• **Record extracts**:
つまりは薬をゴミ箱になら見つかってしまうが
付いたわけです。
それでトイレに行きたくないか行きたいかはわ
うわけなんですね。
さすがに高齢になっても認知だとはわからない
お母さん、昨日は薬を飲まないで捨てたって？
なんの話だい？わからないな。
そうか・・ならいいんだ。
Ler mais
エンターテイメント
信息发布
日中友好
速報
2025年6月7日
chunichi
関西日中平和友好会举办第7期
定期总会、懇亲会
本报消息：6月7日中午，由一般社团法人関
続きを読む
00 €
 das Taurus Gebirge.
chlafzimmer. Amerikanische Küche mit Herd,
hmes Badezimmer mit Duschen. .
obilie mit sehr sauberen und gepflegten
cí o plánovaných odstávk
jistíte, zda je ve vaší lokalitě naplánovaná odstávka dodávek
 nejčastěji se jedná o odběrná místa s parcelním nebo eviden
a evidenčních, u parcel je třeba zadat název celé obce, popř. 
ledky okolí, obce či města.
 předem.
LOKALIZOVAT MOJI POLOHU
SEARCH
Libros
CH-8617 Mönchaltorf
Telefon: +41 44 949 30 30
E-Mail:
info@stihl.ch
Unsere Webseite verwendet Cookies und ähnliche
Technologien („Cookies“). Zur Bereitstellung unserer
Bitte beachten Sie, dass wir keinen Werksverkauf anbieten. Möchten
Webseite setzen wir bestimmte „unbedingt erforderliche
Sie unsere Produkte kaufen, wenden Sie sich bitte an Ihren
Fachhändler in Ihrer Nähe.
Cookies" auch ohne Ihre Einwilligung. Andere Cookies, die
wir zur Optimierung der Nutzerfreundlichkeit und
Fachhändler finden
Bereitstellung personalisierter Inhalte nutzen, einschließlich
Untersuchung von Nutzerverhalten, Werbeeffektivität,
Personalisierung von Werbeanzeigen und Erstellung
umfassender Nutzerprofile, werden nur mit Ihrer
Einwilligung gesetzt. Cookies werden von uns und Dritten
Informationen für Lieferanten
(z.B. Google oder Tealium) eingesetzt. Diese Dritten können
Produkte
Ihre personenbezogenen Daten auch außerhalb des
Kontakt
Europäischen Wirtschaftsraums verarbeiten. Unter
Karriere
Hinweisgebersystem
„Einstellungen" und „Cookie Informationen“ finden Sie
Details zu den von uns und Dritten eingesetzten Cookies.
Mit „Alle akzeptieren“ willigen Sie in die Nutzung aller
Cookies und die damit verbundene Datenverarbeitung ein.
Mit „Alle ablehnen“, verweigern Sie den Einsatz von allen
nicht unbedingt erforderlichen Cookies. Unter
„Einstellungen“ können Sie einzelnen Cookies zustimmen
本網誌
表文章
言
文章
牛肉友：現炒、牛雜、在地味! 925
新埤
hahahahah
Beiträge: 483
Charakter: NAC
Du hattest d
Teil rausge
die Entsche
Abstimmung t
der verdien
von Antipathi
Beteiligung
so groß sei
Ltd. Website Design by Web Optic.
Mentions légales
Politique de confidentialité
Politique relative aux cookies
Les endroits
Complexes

• **What you have to do**:
Write all of the data above again, exactly as given.

• **Response**:
つまりは薬をゴミ箱になら見つかってしまうが
付いたわけです。
それでトイレに行きたくないか行きたいかはわ
うわけなんですね。
さすがに高齢になっても認知だとはわからない
お母さん、昨日は薬を飲まないで捨てたって？
なんの話だい？わからないな。
そうか・・ならいいんだ。
Ler mais
エンターテイメント
信息发布
日中友好
速報
2025年6月7日
chunichi
関西日中平和友好会举办第7期
定期总会、懇亲会
本报消息：6月7日中午，由一般社团法人関
続きを読む
00 €
 das Taurus Gebirge.
chlafzimmer. Amerikanische Küche mit Herd,
hmes Badezimmer mit Duschen. .
obilie mit sehr sauberen und gepflegten
cí o plánovaných odstávk
jistíte, zda je ve vaší lokalitě naplánovaná odstávka dodávek
 nejčastěji se jedná o odběrná místa s parcelním nebo eviden
a evidenčních, u parcel je třeba zadat název celé obce, popř. 
ledky okolí, obce či města.
 předem.
LOKALIZOVAT MOJI POLOHU
SEARCH
Libros
CH-8617 Mönchaltorf
Telefon: +41 44 949 30 30
E-Mail:
info@stihl.ch
Unsere Webseite verwendet Cookies und ähnliche
Technologien („Cookies“). Zur Bereitstellung unserer
Bitte beachten Sie, dass wir keinen Werksverkauf anbieten. Möchten
Webseite setzen wir bestimmte „unbedingt erforderliche
Sie unsere Produkte kaufen, wenden Sie sich bitte an Ihren
Fachhändler in Ihrer Nähe.
Cookies" auch ohne Ihre Einwilligung. Andere Cookies, die
wir zur Optimierung der Nutzerfreundlichkeit und
Fachhändler finden
Bereitstellung personalisierter Inhalte nutzen, einschließlich
Untersuchung von Nutzerverhalten, Werbeeffektivität,
Personalisierung von Werbeanzeigen und Erstellung
umfassender Nutzerprofile, werden nur mit Ihrer
Einwilligung gesetzt. Cookies werden von uns und Dritten
Informationen für Lieferanten
(z.B. Google oder Tealium) eingesetzt. Diese Dritten können
Produkte
Ihre personenbezogenen Daten auch außerhalb des
Kontakt
Europäischen Wirtschaftsraums verarbeiten. Unter
Karriere
Hinweisgebersystem
„Einstellungen" und „Cookie Informationen“ finden Sie
Details zu den von uns und Dritten eingesetzten Cookies.
Mit „Alle akzeptieren“ willigen Sie in die Nutzung aller
Cookies und die damit verbundene Datenverarbeitung ein.
Mit „Alle ablehnen“, verweigern Sie den Einsatz von allen
nicht unbedingt erforderlichen Cookies. Unter
„Einstellungen“ können Sie einzelnen Cookies zustimmen
本網誌
表文章
言
文章
牛肉友：現炒、牛雜、在地味! 925
新埤
hahahahah
Beiträge: 483
Charakter: NAC
Du hattest d
Teil rausge
die Entsche
Abstimmung t
der verdien
von Antipathi
Beteiligung
so groß sei
Ltd. Website Design by Web Optic.
Mentions légales
Politique de confidentialité
Politique relative aux cookies
Les endroits
Complexes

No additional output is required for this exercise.